Sportico reported in January 2025 that Denver had won the bid for an expansion fee of , the largest expansion fee in American women's sports history. The club plans to build its own soccer-specific stadium and use a temporary ground before then.

=== Atlanta (2028) ===

An investment group out of Atlanta went public in early January 2015 with its intent to bring an NWSL team to the city that has already seen two incarnations of professional women's soccer in WUSA and WPS - with a website already live and a stadium already decided. While there was initial fan interest, many objected to the initially proposed name of the Atlanta Vibe, prompting the investment group to open a poll for the name, as was a survey for team colors. The group eventually chose red and black for the team's identity, while the stadium was changed from Henderson Field at Grady Stadium to Silverbacks Park, but there had been no sign of any talk between the group and NWSL at that point, despite the fact that the group has been working toward NWSL expansion for over 18 months. After the early-summer NWSL owners' meeting, it appeared that Atlanta was rejected for 2016 and would have to continue trying for future expansion.

In December 2016, rumors surfaced of another group reportedly trying to bring both NASL and NWSL teams to Atlanta. The proposed team would play at a to-be-constructed facility in DeKalb County. The group revealed itself in February 2017 as First Team SC and announced their proposal to play in the just-announced Atlanta Sports City complex in DeKalb County. This included a scheduled announcement for April 2017, but First Team SC delayed that announcement indefinitely, citing "the landscape of American soccer changing dramatically." Fans reported receiving surveys via e-mail concerning the ongoing efforts in December 2017 with the aim of a 2019 launch.

As reported in 2019, Atlanta United were considering launching a professional women's team to compete in the NWSL. Reports expected the team to do so by 2021. However, no bid was publicly announced or awarded. On May 13, 2022, Atlanta United FC's ownership was among the seven groups Grant Wahl reported had strong interest in starting NWSL expansion teams.
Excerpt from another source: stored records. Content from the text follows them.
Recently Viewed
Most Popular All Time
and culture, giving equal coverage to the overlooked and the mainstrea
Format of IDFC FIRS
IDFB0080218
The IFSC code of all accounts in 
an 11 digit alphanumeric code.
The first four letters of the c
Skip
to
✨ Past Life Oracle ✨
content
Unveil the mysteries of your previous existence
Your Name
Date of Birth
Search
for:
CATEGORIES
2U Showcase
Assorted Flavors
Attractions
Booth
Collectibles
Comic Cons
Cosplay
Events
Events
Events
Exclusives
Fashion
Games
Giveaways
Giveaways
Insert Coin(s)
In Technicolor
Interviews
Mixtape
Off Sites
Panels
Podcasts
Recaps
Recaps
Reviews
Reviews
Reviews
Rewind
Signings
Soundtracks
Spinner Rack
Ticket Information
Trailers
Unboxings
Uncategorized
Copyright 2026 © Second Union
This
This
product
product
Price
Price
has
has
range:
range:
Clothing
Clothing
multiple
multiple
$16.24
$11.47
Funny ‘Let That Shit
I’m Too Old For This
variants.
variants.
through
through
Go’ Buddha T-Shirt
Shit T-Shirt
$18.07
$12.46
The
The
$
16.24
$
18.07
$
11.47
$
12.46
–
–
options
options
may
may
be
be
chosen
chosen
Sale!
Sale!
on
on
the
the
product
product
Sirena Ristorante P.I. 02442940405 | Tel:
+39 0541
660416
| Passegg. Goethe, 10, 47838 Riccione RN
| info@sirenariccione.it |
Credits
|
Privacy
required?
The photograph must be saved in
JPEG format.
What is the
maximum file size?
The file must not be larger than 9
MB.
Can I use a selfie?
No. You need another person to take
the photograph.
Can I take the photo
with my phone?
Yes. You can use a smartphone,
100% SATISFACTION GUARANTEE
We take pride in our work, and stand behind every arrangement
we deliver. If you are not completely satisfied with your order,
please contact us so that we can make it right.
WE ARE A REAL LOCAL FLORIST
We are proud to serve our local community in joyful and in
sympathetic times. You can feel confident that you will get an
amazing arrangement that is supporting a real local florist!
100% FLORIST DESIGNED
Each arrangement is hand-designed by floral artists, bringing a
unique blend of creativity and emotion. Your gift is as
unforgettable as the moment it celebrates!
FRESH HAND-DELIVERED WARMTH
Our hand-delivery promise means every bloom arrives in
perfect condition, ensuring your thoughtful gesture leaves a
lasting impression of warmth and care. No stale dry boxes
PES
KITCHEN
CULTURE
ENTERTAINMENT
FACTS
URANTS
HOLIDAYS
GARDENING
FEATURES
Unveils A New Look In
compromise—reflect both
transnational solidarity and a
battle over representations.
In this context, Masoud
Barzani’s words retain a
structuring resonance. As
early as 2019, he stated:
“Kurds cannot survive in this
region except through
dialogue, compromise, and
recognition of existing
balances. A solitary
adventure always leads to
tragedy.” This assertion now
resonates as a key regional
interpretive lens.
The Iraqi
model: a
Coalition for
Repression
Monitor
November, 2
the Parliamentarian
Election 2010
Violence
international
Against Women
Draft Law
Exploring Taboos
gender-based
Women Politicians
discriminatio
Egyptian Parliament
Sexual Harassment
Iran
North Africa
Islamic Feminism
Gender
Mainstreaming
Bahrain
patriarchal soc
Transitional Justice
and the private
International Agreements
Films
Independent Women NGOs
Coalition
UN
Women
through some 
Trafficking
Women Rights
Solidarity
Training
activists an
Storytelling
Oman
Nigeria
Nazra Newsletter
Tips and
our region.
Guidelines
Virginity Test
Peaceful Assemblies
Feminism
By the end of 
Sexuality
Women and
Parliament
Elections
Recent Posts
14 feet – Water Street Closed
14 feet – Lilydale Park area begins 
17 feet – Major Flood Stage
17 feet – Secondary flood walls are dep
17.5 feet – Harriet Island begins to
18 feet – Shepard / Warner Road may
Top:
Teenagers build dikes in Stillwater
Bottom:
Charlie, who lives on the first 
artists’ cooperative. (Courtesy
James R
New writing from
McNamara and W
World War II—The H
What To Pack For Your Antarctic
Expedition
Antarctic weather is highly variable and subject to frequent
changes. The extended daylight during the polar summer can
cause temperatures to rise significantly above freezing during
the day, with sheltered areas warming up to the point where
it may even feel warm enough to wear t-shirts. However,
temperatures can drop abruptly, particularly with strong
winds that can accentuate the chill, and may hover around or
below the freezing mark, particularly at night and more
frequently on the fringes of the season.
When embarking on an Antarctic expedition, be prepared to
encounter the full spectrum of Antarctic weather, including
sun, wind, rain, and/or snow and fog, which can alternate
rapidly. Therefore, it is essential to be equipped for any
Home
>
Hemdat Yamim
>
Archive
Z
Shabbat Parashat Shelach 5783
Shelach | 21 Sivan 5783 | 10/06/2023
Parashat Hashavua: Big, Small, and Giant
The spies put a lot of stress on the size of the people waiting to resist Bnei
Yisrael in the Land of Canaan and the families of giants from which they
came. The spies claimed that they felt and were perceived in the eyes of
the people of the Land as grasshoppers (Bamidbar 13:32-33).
In November 2025, it was reported that Arthur Blank, owner of Atlanta United, had gotten an expansion franchise for an Atlanta NWSL team that would play at Mercedes-Benz Stadium, which was later confirmed and would begin play in 2028.

=== Columbus, Ohio (2028) ===

On April 21, 2026, it was announced that the 18th club would be in Columbus, Ohio. The Haslam Sports Group that owns the Columbus Crew, agreed to pay around a $300 million expansion fee and infrastructure and an additional $50 million in governmental support. The team is expected to take the field in 2028.

== Future expansion prospects ==
On May 13, 2022, sports journalist Grant Wahl reported that seven groups had strong interest in starting NWSL expansion teams: MLS ownership groups of Atlanta United FC, Austin FC, FC Cincinnati, Real Salt Lake, and Toronto FC, as well as non-MLS ownership groups in MLS markets of Columbus and the San Francisco Bay Area (San Jose specifically). At the beginning of 2022 Jeff Blitzer, the new lead owner of Real Salt Lake, had mentioned the club's intention of reestablishing Utah Royals FC in NWSL. The San Francisco Bay Area group formally announced their bid on June 21, 2022. On June 30, 2022, NWSL commissioner Jessica Berman commented that any new teams would enter the league in 2024 at the earliest. ESPN reported the same day that Utah Royals FC were expected to be one of two expansion teams to join NWSL for the 2024 season. This same report confirmed the interest of the seven groups Wahl had previously listed as well as added that MLS clubs Nashville SC and St. Louis City SC had interest in establishing NWSL clubs.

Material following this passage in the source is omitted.